• [Your goal]
In how many lines of the records does "собак" appear? Answer with one number.

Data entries

****************

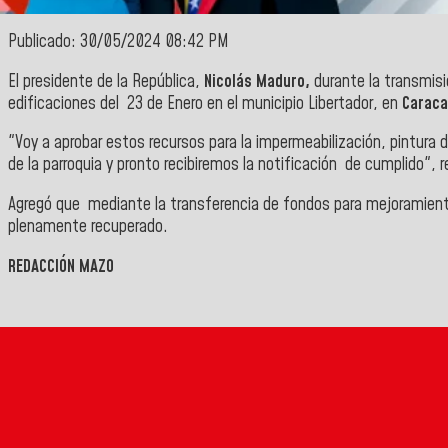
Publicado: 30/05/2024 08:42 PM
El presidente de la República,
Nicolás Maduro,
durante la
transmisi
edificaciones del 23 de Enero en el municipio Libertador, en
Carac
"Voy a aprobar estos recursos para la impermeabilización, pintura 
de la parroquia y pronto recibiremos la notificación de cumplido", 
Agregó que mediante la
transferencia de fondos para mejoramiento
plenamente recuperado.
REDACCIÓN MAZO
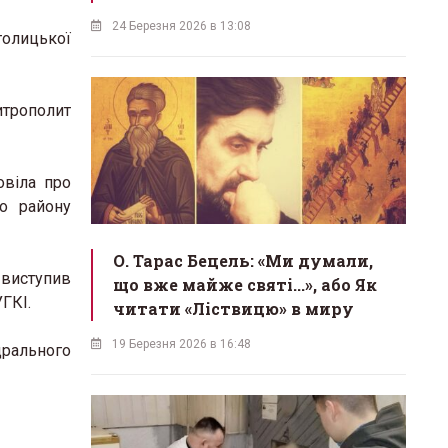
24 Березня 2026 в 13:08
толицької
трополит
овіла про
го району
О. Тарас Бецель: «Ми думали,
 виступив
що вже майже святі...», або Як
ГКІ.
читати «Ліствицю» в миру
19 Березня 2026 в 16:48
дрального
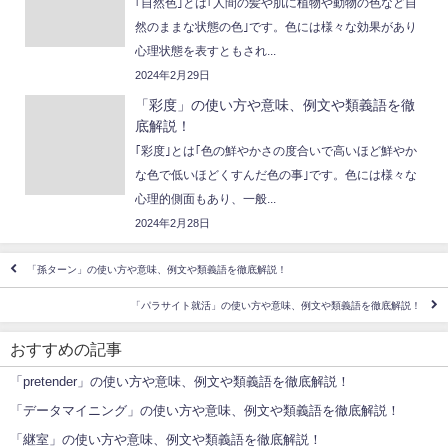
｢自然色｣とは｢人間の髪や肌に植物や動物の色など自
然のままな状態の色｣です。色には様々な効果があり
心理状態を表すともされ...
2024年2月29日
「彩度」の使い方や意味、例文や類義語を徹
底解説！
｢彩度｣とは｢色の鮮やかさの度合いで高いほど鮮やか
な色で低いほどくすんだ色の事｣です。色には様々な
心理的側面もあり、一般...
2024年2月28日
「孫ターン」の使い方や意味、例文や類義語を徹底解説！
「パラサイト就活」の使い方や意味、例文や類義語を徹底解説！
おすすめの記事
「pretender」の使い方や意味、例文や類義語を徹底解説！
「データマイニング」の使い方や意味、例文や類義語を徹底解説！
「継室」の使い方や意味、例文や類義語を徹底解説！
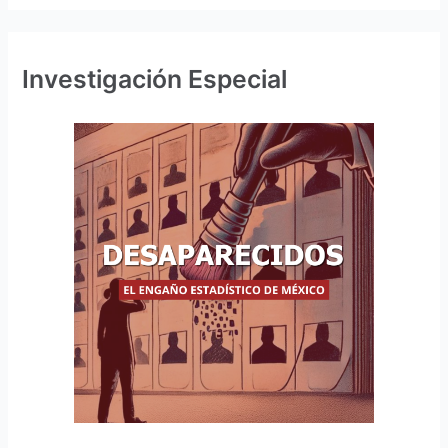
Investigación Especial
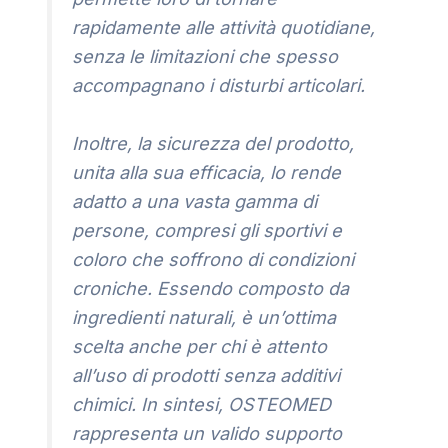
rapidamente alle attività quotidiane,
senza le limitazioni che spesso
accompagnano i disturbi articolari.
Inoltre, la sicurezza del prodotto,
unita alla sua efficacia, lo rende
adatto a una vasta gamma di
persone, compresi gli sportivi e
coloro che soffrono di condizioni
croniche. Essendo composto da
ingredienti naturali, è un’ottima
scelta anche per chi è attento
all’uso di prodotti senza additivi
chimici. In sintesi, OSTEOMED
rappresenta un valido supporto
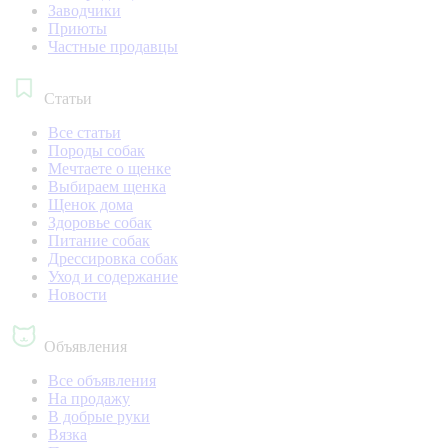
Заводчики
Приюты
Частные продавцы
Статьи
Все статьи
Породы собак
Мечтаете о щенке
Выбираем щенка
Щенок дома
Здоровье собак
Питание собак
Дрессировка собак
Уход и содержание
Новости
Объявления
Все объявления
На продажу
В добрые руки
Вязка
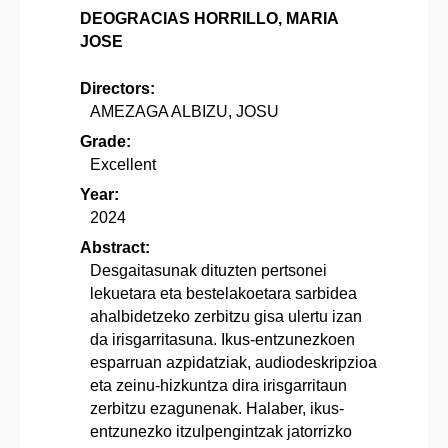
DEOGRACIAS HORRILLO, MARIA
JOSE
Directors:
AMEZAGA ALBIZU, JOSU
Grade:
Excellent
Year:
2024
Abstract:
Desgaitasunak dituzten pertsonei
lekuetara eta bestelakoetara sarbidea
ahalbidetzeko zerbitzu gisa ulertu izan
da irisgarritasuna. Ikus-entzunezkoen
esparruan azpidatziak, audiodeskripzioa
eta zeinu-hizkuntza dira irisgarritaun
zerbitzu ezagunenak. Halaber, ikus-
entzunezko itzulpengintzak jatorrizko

****************

• [Exercise answer]
4